The aim of the study was to investigate the mediating effect of patient-reported missed care in the relationship between care dependency, adverse events, trust in nurses and satisfaction with nursing care. A cross-sectional and correlational study. A total of 374 patients were recruited from the medical and surgical inpatient units of two public university hospitals in Türkiye using a convenience sampling method from May to August 2022. The data were collected using the Care Dependency Scale, MISSCARE Survey-Patient, Trust in Nurses Scale and Newcastle Satisfaction with Nursing Care Scale. The relationships between the variables were analysed using a sequential mediation model (Model 6) in Hayes' PROCESS macro.

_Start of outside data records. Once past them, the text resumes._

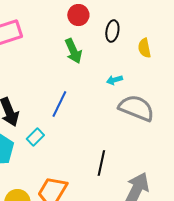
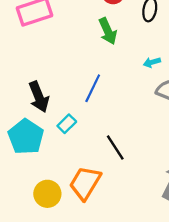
black line: (101, 163) -> (115, 147), moved, turned -45

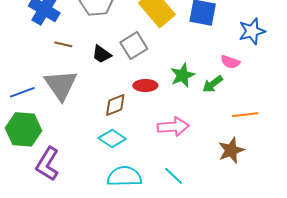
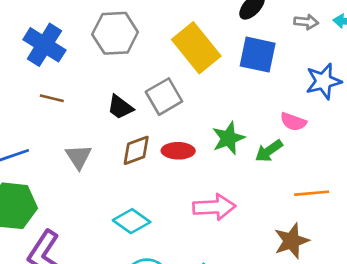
brown line: (63, 44) -> (52, 98), moved
gray triangle: (61, 85) -> (79, 157), moved, size x0.6
brown diamond: (115, 105) -> (136, 150), moved

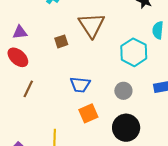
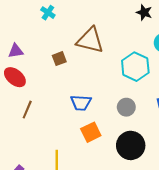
brown triangle: (92, 25) -> (90, 40), turned -40

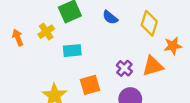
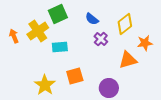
yellow diamond: (149, 23) -> (125, 24), turned 35
yellow cross: (46, 32) -> (38, 31), size x1.5
purple cross: (124, 68) -> (101, 39), moved

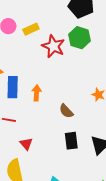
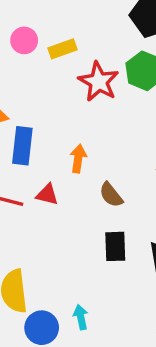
orange arrow: (37, 93) -> (78, 159), moved
red triangle: (26, 144) -> (47, 195), moved, turned -40

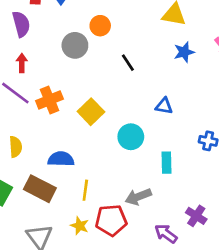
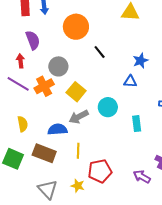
purple semicircle: (21, 24) -> (33, 40), moved
orange circle: (100, 26) -> (76, 27), size x1.6
gray circle: (75, 45) -> (58, 66), moved
blue star: (184, 52) -> (140, 61), moved
gray arrow: (138, 197) -> (79, 117), moved
yellow star: (80, 226) -> (78, 186), moved

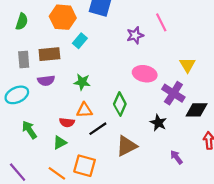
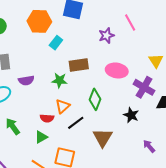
brown rectangle: (49, 54) -> (79, 65), moved
orange triangle: (84, 110) -> (63, 106), turned -35
brown triangle: (127, 146) -> (103, 138), turned -30

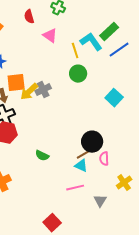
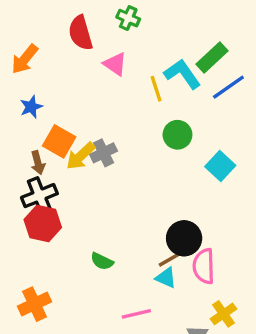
red semicircle: (29, 17) -> (81, 33), size x1.5
green circle: (78, 74) -> (177, 135), moved
orange square: (16, 83) -> (59, 141), turned 36
pink semicircle: (104, 159) -> (204, 266), size x1.5
yellow cross: (124, 183) -> (223, 314), moved
pink line: (75, 188) -> (136, 314), moved

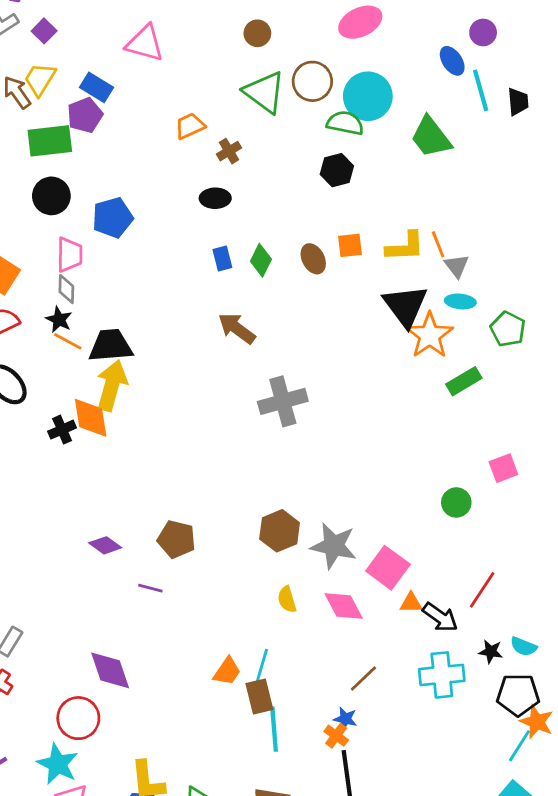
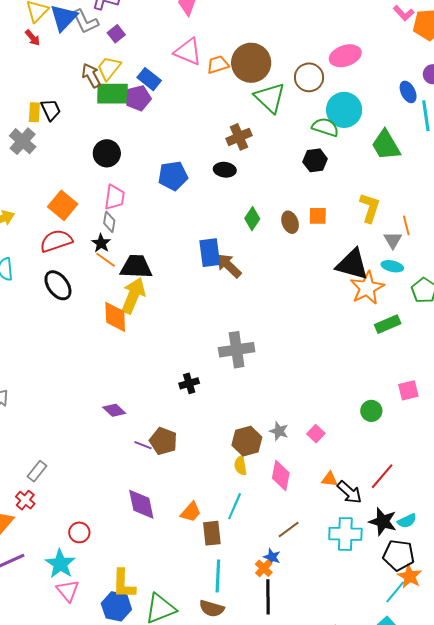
brown circle: (257, 33) -> (251, 63), moved, size x2.0
brown circle: (312, 81) -> (309, 77), moved
orange trapezoid: (190, 126) -> (218, 65), moved
green rectangle: (50, 141) -> (113, 94), moved
brown cross: (229, 151) -> (239, 137), size x1.4
blue pentagon: (113, 218) -> (173, 176), moved
orange line: (438, 244) -> (406, 225), moved
yellow L-shape: (405, 247) -> (370, 208), moved, turned -76
blue rectangle: (222, 259) -> (210, 253), moved, size x1.6
black triangle: (405, 306) -> (352, 264), turned -45
gray cross: (283, 401) -> (237, 350), moved
black cross: (62, 430) -> (189, 383), moved
brown hexagon: (280, 531) -> (247, 441), moved
brown pentagon: (177, 539) -> (163, 441), moved
gray star: (334, 546) -> (279, 431), size x0.6
pink square: (388, 568) -> (316, 434), moved, size x0.6
pink diamond: (344, 606) -> (281, 475), turned 32
cyan semicircle: (524, 646) -> (407, 521), turned -54
black star: (491, 652) -> (383, 521), size x1.6
cyan line: (261, 668) -> (235, 506), moved
purple diamond: (110, 670) -> (141, 504), moved
red circle: (78, 718) -> (79, 532), size x0.7
cyan line: (274, 729) -> (218, 576), moved

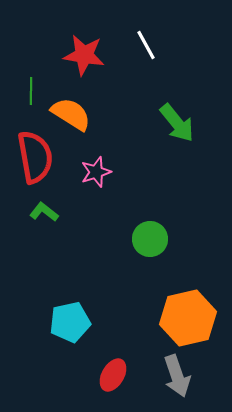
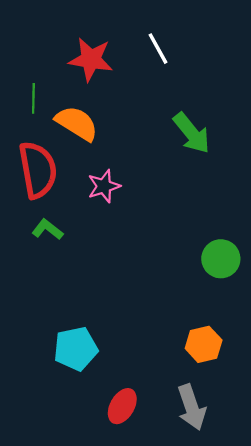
green circle: (150, 239) -> (221, 259), moved
orange hexagon: (188, 318) -> (204, 344), size x0.6

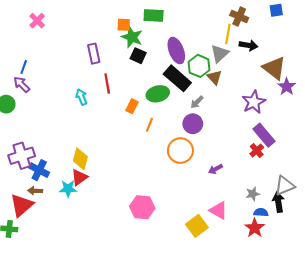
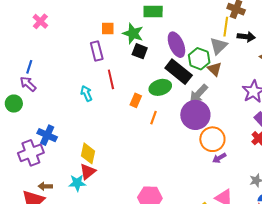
orange square: (124, 25) -> (108, 29), moved
gray arrow: (197, 102) -> (199, 94), size x1.5
purple circle: (193, 124) -> (195, 115), size x1.5
orange circle: (180, 151) -> (212, 139), moved
blue cross: (39, 170) -> (47, 135), moved

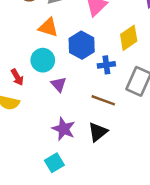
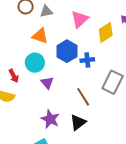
yellow diamond: (129, 38) -> (106, 32), moved
blue cross: (106, 65) -> (87, 60), moved
brown line: (103, 100) -> (83, 97), turned 36

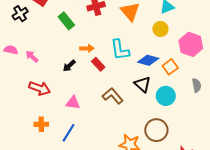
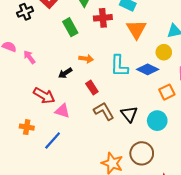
blue diamond: (148, 60) -> (148, 69), moved
red rectangle: (98, 64) -> (92, 88), moved
black triangle: (143, 84) -> (129, 114), moved
red arrow: (40, 88) -> (44, 96), moved

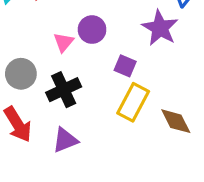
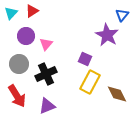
purple circle: (92, 30) -> (26, 36), moved

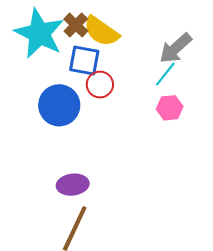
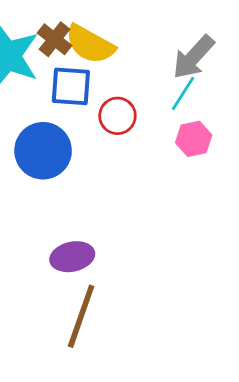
red circle: (100, 85) -> (117, 116), moved

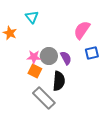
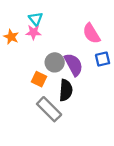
pink semicircle: (82, 30) -> (91, 33), turned -66
pink star: (34, 57) -> (33, 32), moved
purple semicircle: (66, 58) -> (74, 65), size x1.5

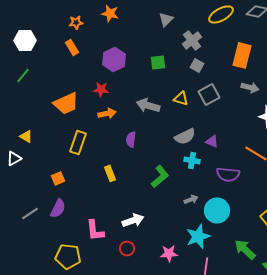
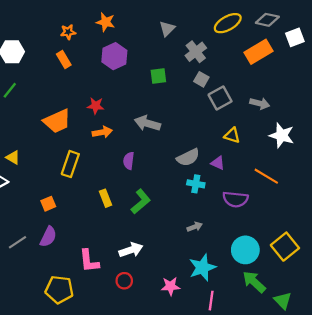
orange rectangle: (242, 55) -> (259, 52), moved, turned 45
purple hexagon: (114, 59) -> (114, 56), moved
gray square: (209, 94) -> (220, 98), moved
yellow triangle: (181, 98) -> (232, 135), moved
green L-shape: (160, 176) -> (141, 201), moved
cyan circle: (217, 210) -> (245, 250), moved

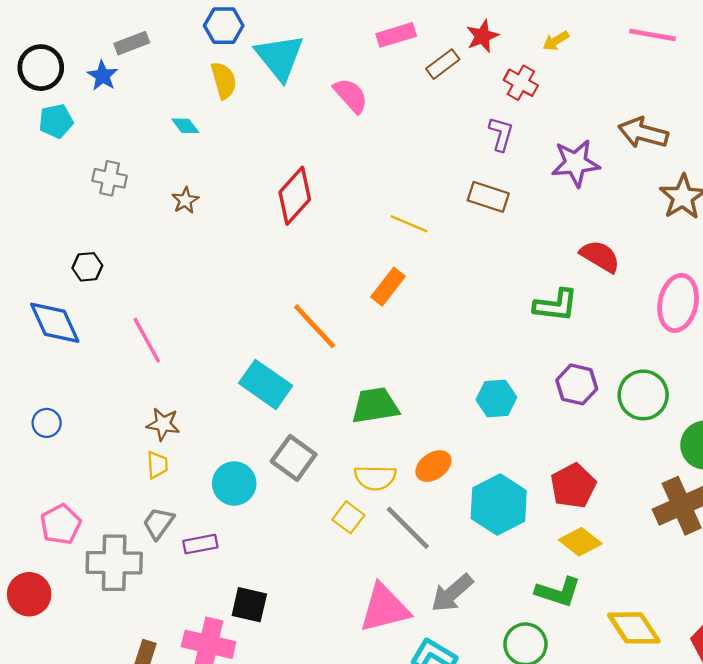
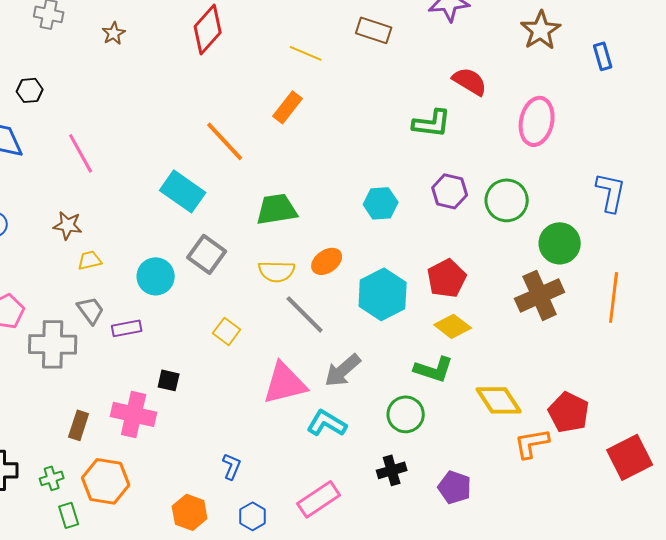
brown star: (163, 424) -> (68, 225), moved
yellow trapezoid: (157, 465) -> (90, 260), turned -100
yellow square: (348, 517) -> (227, 331), moved
gray trapezoid: (158, 523) -> (91, 310), turned 108
black square: (249, 605) -> (169, 380), size x0.7

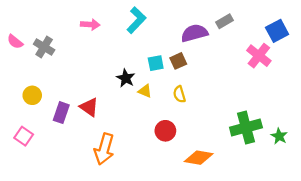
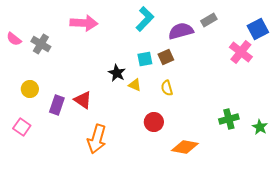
cyan L-shape: (136, 20) -> (145, 19), moved
pink arrow: (90, 24) -> (84, 23), size x1.5
green cross: (246, 128) -> (229, 119), size x0.7

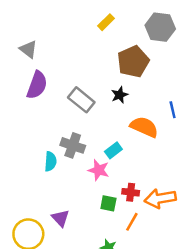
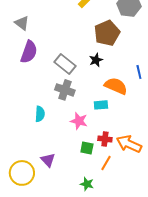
gray cross: (73, 145) -> (65, 90), moved
cyan rectangle: (113, 150) -> (101, 105), moved, turned 32
orange arrow: (160, 198) -> (129, 144), turned 35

Care dependency was found to have a significant negative effect on misscare-communication; however, it had no significant effect on misscare-basic care. Misscare-communication had a significant positive effect on the experience of adverse events, while misscare-basic care had no significant effect. Misscare-communication and basic care had a significant negative effect on trust in nurses and satisfaction with nursing care. Misscare-communication was found to have a partial mediating effect on the relationship between care dependency and experiencing adverse events, trust in nurses and satisfaction with nursing care. The results emphasize the importance of misscare-basic care, communication and patients' care dependency in improving patient outcomes such as experiencing adverse events, trust in nurses and satisfaction with nursing care, and they extend existing nursing studies by addressing missed care and care dependency together from the perspective of patients. We urge nurse managers to consider the role of misscare in the impact of patients' level of care dependency on patient outcomes. Accordingly, nurse managers should focus first on interventions to eliminate misscare-communication. Effective interventions to address factors that impact communication and fulfilment of basic care are necessary to achieve better patient outcomes. EQUATOR guidelines were followed using the STROBE reporting method. No patient or public contribution. Patients only contributed to data collection. Data were obtained from patients hospitalized in the medical and surgical inpatient units of two public university hospitals.